WHAT THE TASK ASKS ▸
Print, in exact form, the lines below from the one containing "Průmyslové vidlice a zásuvky" through the one containing "Kurze Ausschnitte (5-60", and omit all others.

MATERIAL PROVIDED ▸
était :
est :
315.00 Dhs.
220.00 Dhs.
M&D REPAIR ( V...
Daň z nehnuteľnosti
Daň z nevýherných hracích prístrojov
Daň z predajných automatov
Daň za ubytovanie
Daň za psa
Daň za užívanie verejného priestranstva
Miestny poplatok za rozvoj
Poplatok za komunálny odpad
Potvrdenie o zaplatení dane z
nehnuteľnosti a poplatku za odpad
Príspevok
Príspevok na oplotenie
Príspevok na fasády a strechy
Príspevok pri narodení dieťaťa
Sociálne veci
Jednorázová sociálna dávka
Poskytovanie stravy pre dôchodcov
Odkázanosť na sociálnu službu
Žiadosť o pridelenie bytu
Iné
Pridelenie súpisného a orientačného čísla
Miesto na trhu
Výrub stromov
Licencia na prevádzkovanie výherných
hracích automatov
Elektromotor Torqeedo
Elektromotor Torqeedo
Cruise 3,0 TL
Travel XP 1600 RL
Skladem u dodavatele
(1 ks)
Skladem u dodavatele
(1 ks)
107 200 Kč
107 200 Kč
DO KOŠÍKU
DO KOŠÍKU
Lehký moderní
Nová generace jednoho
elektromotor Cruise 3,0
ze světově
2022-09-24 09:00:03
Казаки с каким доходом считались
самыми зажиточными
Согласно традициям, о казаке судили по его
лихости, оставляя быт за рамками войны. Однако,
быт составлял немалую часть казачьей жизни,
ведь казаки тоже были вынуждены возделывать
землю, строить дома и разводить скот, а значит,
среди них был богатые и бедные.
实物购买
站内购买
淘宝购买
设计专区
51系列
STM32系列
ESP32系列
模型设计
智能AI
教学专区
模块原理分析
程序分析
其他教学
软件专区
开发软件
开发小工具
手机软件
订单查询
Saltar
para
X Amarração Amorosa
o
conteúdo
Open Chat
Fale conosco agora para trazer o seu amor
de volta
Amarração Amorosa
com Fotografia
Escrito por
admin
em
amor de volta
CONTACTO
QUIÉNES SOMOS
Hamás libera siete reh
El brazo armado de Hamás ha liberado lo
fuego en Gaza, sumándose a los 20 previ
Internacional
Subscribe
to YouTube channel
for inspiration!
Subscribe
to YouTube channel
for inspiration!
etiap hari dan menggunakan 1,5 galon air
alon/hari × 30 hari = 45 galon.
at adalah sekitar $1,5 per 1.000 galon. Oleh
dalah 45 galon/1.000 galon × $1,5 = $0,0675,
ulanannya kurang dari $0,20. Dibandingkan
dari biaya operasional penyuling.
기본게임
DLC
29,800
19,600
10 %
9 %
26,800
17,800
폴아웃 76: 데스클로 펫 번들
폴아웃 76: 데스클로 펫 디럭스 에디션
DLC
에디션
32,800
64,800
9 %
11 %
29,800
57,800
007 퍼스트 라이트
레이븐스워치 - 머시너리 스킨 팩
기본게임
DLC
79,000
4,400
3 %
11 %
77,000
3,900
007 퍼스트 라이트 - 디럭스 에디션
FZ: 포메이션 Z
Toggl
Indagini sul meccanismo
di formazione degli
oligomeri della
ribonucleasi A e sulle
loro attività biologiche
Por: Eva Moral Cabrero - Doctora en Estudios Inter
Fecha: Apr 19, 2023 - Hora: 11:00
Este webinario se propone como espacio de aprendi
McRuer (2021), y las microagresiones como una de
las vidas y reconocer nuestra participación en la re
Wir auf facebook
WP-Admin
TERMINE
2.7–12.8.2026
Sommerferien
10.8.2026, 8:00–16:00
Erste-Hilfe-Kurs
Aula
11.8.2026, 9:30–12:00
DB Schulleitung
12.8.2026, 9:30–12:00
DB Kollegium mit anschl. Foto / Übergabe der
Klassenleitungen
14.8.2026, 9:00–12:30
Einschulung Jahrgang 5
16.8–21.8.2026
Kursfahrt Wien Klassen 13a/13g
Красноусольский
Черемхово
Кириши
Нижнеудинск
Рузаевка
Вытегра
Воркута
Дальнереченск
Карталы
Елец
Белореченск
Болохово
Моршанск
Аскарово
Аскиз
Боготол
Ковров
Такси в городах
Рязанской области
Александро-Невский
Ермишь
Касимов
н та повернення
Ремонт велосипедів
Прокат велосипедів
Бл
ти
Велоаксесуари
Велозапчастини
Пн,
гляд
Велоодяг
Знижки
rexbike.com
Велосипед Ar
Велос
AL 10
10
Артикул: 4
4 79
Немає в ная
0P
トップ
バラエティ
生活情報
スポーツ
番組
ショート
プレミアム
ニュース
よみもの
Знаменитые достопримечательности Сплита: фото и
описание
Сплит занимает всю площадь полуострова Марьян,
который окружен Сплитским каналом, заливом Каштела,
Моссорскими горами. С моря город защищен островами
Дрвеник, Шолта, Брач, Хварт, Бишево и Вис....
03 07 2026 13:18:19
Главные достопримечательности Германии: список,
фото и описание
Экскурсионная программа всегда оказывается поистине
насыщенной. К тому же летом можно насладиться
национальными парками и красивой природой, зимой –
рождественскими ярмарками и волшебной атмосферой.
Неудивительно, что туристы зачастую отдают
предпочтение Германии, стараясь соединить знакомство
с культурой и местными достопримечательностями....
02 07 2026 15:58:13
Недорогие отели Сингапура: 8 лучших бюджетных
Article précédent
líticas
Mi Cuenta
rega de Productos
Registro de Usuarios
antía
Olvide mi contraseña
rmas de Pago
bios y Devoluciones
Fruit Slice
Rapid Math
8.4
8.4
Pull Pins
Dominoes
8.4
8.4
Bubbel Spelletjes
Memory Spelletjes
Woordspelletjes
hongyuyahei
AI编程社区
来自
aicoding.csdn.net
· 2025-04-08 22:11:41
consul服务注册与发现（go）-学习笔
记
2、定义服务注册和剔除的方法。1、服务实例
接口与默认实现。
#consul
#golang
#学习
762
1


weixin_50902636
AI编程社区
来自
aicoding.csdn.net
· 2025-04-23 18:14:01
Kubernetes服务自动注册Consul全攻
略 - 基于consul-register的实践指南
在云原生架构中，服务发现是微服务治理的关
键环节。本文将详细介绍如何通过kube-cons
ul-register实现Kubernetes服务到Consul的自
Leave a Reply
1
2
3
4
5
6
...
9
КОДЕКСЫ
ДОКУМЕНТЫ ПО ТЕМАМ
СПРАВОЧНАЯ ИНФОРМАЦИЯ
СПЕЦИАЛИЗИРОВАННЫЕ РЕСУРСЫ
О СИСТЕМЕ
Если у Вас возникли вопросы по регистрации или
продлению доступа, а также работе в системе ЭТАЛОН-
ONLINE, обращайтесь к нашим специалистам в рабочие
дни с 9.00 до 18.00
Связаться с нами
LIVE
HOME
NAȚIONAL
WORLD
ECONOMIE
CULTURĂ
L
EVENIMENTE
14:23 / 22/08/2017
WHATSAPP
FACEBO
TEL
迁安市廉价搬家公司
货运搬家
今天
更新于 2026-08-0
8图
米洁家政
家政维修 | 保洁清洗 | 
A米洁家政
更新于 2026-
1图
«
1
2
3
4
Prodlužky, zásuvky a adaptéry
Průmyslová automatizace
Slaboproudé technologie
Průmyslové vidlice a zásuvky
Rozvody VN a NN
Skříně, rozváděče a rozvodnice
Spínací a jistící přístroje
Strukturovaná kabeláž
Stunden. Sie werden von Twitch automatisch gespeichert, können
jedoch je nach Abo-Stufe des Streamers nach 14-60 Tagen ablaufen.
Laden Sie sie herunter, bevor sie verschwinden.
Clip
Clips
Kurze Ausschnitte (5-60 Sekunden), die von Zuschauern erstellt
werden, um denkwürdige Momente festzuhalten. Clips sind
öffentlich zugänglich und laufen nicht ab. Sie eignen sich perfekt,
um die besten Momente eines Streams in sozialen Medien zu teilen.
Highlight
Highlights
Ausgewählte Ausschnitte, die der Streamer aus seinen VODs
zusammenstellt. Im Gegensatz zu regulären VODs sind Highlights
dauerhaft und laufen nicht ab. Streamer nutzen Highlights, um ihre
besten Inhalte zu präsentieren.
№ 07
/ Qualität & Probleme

RESULT OF THE EXERCISE ▸
Průmyslové vidlice a zásuvky
Rozvody VN a NN
Skříně, rozváděče a rozvodnice
Spínací a jistící přístroje
Strukturovaná kabeláž
Stunden. Sie werden von Twitch automatisch gespeichert, können
jedoch je nach Abo-Stufe des Streamers nach 14-60 Tagen ablaufen.
Laden Sie sie herunter, bevor sie verschwinden.
Clip
Clips
Kurze Ausschnitte (5-60 Sekunden), die von Zuschauern erstellt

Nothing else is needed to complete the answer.